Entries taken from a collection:
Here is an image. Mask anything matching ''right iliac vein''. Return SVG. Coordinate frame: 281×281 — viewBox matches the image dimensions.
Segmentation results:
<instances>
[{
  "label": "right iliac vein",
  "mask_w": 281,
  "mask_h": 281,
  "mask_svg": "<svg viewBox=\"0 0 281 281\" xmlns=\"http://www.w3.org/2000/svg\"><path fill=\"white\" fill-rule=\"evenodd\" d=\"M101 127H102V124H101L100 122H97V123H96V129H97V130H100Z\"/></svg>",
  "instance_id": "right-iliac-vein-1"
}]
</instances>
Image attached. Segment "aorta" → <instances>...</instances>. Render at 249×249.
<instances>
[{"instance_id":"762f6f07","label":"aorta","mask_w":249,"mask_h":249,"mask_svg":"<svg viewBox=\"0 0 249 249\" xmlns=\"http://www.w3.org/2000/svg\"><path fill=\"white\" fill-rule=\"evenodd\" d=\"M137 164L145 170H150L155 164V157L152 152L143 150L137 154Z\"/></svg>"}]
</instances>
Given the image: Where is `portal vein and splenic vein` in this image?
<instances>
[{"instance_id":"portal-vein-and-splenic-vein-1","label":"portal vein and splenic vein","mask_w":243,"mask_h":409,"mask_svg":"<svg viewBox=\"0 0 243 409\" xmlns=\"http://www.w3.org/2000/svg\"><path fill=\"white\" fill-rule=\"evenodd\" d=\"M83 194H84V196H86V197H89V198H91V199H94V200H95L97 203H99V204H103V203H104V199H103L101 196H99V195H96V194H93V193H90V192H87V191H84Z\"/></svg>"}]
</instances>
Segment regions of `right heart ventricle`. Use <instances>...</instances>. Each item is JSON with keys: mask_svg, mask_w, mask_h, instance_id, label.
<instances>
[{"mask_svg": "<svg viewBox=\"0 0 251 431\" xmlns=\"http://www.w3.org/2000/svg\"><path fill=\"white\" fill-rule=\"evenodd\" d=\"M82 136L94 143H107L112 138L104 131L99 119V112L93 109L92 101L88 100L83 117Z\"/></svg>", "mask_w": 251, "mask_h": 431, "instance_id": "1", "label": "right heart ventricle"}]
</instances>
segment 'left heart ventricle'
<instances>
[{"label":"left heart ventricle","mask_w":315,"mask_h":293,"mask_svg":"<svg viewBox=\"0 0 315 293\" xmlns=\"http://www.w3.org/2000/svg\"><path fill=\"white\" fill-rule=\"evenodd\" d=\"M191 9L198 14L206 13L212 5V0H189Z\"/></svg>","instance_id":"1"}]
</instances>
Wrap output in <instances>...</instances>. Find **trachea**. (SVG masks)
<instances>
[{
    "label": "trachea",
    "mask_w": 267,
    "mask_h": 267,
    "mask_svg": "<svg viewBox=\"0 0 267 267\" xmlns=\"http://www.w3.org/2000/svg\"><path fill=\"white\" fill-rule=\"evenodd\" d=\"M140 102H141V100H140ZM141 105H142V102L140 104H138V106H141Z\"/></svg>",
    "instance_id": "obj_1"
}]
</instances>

▶ Required work: Go to the line holding "segment 'left heart ventricle'" in the entries above and return it, along with every line after it, exactly as written.

▶ Answer for the task:
segment 'left heart ventricle'
<instances>
[{"label":"left heart ventricle","mask_w":315,"mask_h":293,"mask_svg":"<svg viewBox=\"0 0 315 293\" xmlns=\"http://www.w3.org/2000/svg\"><path fill=\"white\" fill-rule=\"evenodd\" d=\"M191 9L198 14L206 13L212 5V0H189Z\"/></svg>","instance_id":"1"}]
</instances>
Wrap output in <instances>...</instances>. Find **trachea**. (SVG masks)
<instances>
[{
    "label": "trachea",
    "mask_w": 267,
    "mask_h": 267,
    "mask_svg": "<svg viewBox=\"0 0 267 267\" xmlns=\"http://www.w3.org/2000/svg\"><path fill=\"white\" fill-rule=\"evenodd\" d=\"M140 102H141V100H140ZM141 105H142V102L140 104H138V106H141Z\"/></svg>",
    "instance_id": "obj_1"
}]
</instances>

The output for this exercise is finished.